- **TASK**
Go through the material below and count the lines with the string "construcții"; the number is the whole answer.

-- Opening Marker --

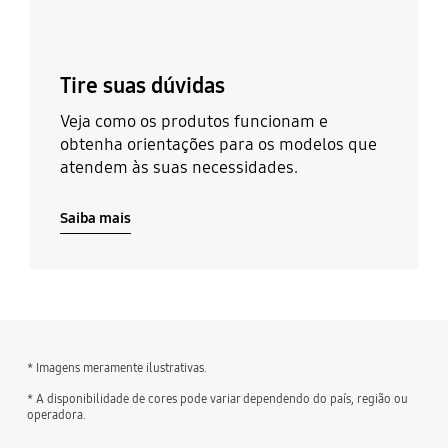
Tire suas dúvidas
Veja como os produtos funcionam e
obtenha orientações para os modelos que
atendem às suas necessidades.
Saiba mais
* Imagens meramente ilustrativas.
* A disponibilidade de cores pode variar dependendo do país, região ou
operadora.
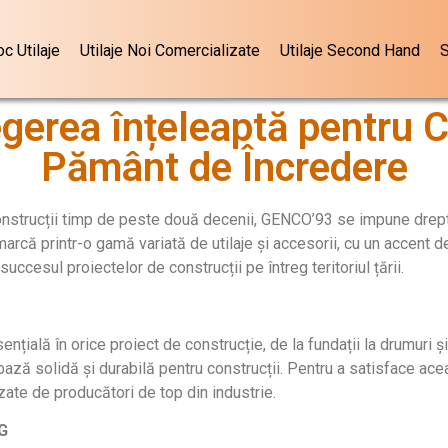
oc Utilaje
Utilaje Noi Comercializate
Utilaje Second Hand
S
gerea înțeleaptă pentru 
Pământ de Încredere
 construcții timp de peste două decenii, GENCO’93 se impune drep
emarcă printr-o gamă variată de utilaje și accesorii, cu un accen
uccesul proiectelor de construcții pe întreg teritoriul țării.
nțială în orice proiect de construcție, de la fundații la drumuri 
o bază solidă și durabilă pentru construcții. Pentru a satisface 
te de producători de top din industrie.
G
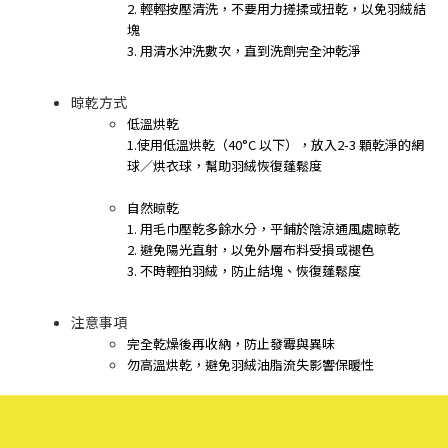
2.
輕輕按壓清洗，不要用力搓揉或扭乾，以免羽絨結
塊
3. 用清水沖洗數次，直到洗劑完全沖乾淨
晾乾方式
低溫烘乾
1.使用低溫烘乾（40°C 以下），放入2-3 顆乾淨的網
球／烘衣球，幫助羽絨恢復蓬鬆度
自然晾乾
1. 用毛巾壓乾多餘水分，平鋪於陰涼通風處晾乾
2. 避免陽光直射，以免外層布料受損或褪色
3. 不時輕拍羽絨，防止結塊、恢復蓬鬆度
注意事項
完全乾燥後再收納，防止發霉與異味
勿高溫烘乾，避免羽絨油脂流失影響保暖性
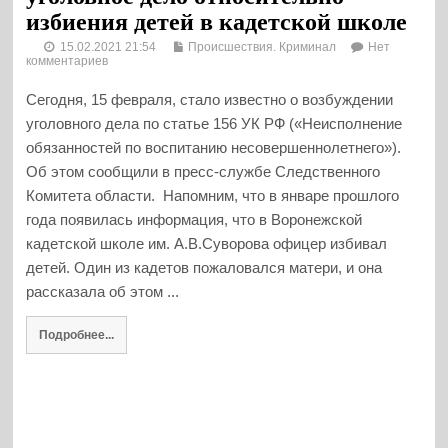
избиения детей в кадетской школе
15.02.2021 21:54
Происшествия. Криминал
Нет
комментариев
Сегодня, 15 февраля, стало известно о возбуждении
уголовного дела по статье 156 УК РФ («Неисполнение
обязанностей по воспитанию несовершеннолетнего»).
Об этом сообщили в пресс-службе Следственного
Комитета области. Напомним, что в январе прошлого
года появилась информация, что в Воронежской
кадетской школе им. А.В.Суворова офицер избивал
детей. Один из кадетов пожаловался матери, и она
рассказала об этом ...
Подробнее...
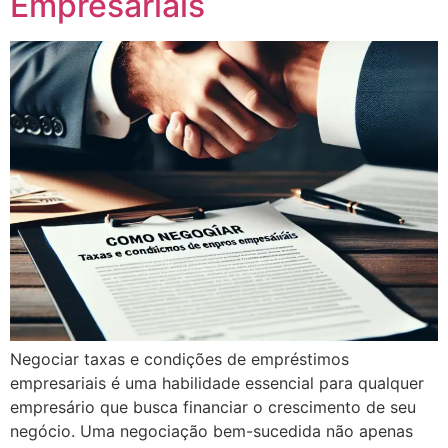
Empresariais
Negociar taxas e condições de empréstimos
empresariais é uma habilidade essencial para qualquer
empresário que busca financiar o crescimento de seu
negócio. Uma negociação bem-sucedida não apenas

-- Closing Marker --

- **OUTPUT FOR THIS TASK**
3